🤖 AI Summary
To address the lack of statistically reliable predictions in few-shot transfer learning for medical vision-language models (VLMs), this paper introduces SCA-T—the first trustworthy classification framework tailored for medical VLMs—based on Split Conformal Prediction (SCP). SCA-T enables unsupervised, transductive self-adaptation by jointly calibrating calibration and test sets while preserving exchangeability, thereby ensuring both statistical validity and computational efficiency.
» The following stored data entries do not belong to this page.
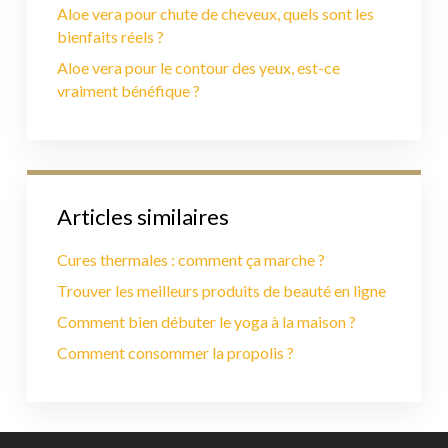
Aloe vera pour chute de cheveux, quels sont les
bienfaits réels ?
Aloe vera pour le contour des yeux, est-ce
vraiment bénéfique ?
Articles similaires
Cures thermales : comment ça marche ?
Trouver les meilleurs produits de beauté en ligne
Comment bien débuter le yoga à la maison ?
Comment consommer la propolis ?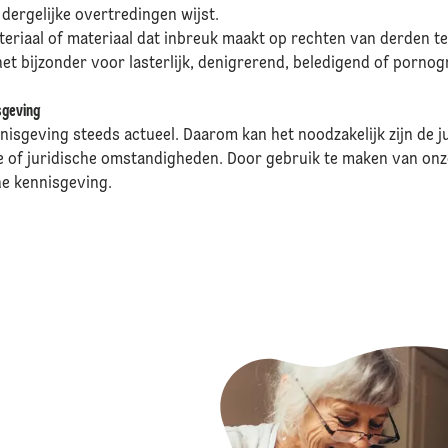
 dergelijke overtredingen wijst.
teriaal of materiaal dat inbreuk maakt op rechten van derden t
het bijzonder voor lasterlijk, denigrerend, beledigend of pornog
sgeving
nisgeving steeds actueel. Daarom kan het noodzakelijk zijn de j
ke of juridische omstandigheden. Door gebruik te maken van on
he kennisgeving.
We further propose a multimodal nonconformity scoring mechanism specifically designed for medical VLMs, integrated with task-aware fine-tuning strategies. Experiments across diverse medical imaging modalities and diagnostic tasks demonstrate that SCA-T significantly improves conformal set efficiency and conditional coverage, while strictly satisfying the $1-alpha$ empirical coverage guarantee. To our knowledge, this is the first method to provide both theoretical validity and practical applicability for trustworthy few-shot medical image classification.
📝 Abstract
Medical vision-language models (VLMs) have demonstrated unprecedented transfer capabilities and are being increasingly adopted for data-efficient image classification. Despite its growing popularity, its reliability aspect remains largely unexplored. This work explores the split conformal prediction (SCP) framework to provide trustworthiness guarantees when transferring such models based on a small labeled calibration set. Despite its potential, the generalist nature of the VLMs' pre-training could negatively affect the properties of the predicted conformal sets for specific tasks. While common practice in transfer learning for discriminative purposes involves an adaptation stage, we observe that deploying such a solution for conformal purposes is suboptimal since adapting the model using the available calibration data breaks the rigid exchangeability assumptions for test data in SCP. To address this issue, we propose transductive split conformal adaptation (SCA-T), a novel pipeline for transfer learning on conformal scenarios, which performs an unsupervised transductive adaptation jointly on calibration and test data. We present comprehensive experiments utilizing medical VLMs across various image modalities, transfer tasks, and non-conformity scores. Our framework offers consistent gains in efficiency and conditional coverage compared to SCP, maintaining the same empirical guarantees.